The European Union is considering sanctions against Russian state shipowner Sovcomflot (SCF Group), to restrict Moscow’s oil revenue.

A document seen by Bloomberg suggests the measures aim to limit the Kremlin’s ability to fund its war in Ukraine.

The report does not go into details, beyond adding that the EU is also proposing sanctions against 13 ships involved in transporting cargoes for the defence and security sectors, as well as tankers.

Bloomberg said the proposal needs the backing of all EU member states. It acknowledged that the plan could change before that happened.

Sovcomflot has been contacted for comment.

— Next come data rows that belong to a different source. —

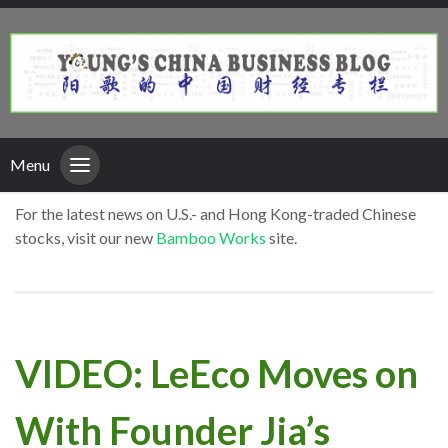
Menu
For the latest news on U.S.- and Hong Kong-traded Chinese
stocks, visit our new
Bamboo Works
site.
VIDEO: LeEco Moves on
With Founder Jia’s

Sovcomflot and about 20 of its ships are already on a US sanctions list.

The EU has also banned the import of Russian crude and oil products, and from February allowed member states to bar the sale of tankers to companies dealing in sanctioned Russian oil.

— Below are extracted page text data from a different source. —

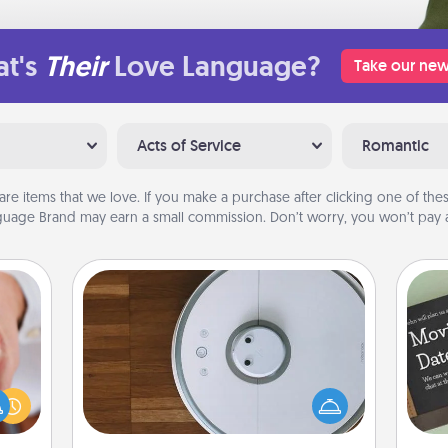
t's
Their
Love Language?
Take our new
Acts of Service
Romantic
are items that we love. If you make a purchase after clicking one of these
uage Brand may earn a small commission. Don’t worry, you won’t pay a
Robotic Vacuum
rfect
Robotic vacuums make the chore so
dding
much easier and they overflow with
cause
Acts of Service love. Here's a list of
much
Consumer Report's best robotic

Deals can be blocked if governments believe there are “reasonable grounds” to believe the ships will be used in the shadow fleet.

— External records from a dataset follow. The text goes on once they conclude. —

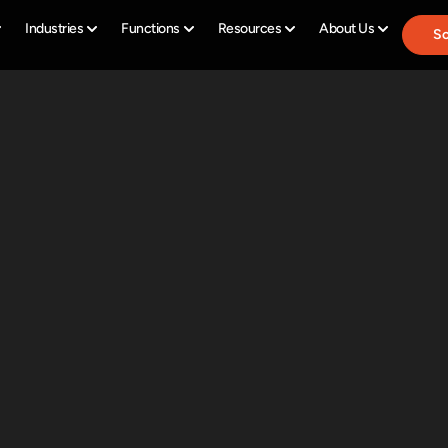
Industries
Functions
Resources
About Us
Sc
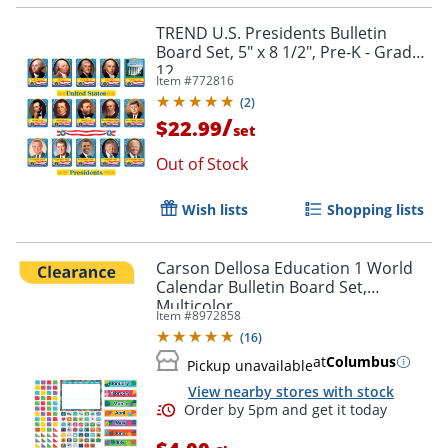
TREND U.S. Presidents Bulletin
Board Set, 5" x 8 1/2", Pre-K - Grade
12
Item #
772816
(
2
)
/
$22.99
set
Out of Stock
Order by 5pm and get it toda
Wish lists
Shopping lists
Carson Dellosa Education 1 World
Calendar Bulletin Board Set,
Multicolor
Item #
8972858
(
16
)
at
Columbus
Pickup unavailable
View nearby stores with stock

Sovcomflot chief executive Igor Tonkovidov said earlier in June that he expects his company’s revenue to fall this year, due to difficulties in dealing with Western sanctions.

In May, TradeWinds reported that most of the group’s sanctioned tankers remained inactive.

Anchored across the world

Eight were anchored off Russia’s Pacific ports of Vladivostok and Nakhodka, some for up to five months.

Another had headed from there in ballast towards the Suez Canal, while another had been dry-docked in China.

Seven more SCF Group ships were idle in the Black Sea, shipping data showed. The first of these arrived in December.

The other three were in the Baltic Sea. Two were off the Russian export terminal of Ust-Luga and the other had been off Estonia since late February.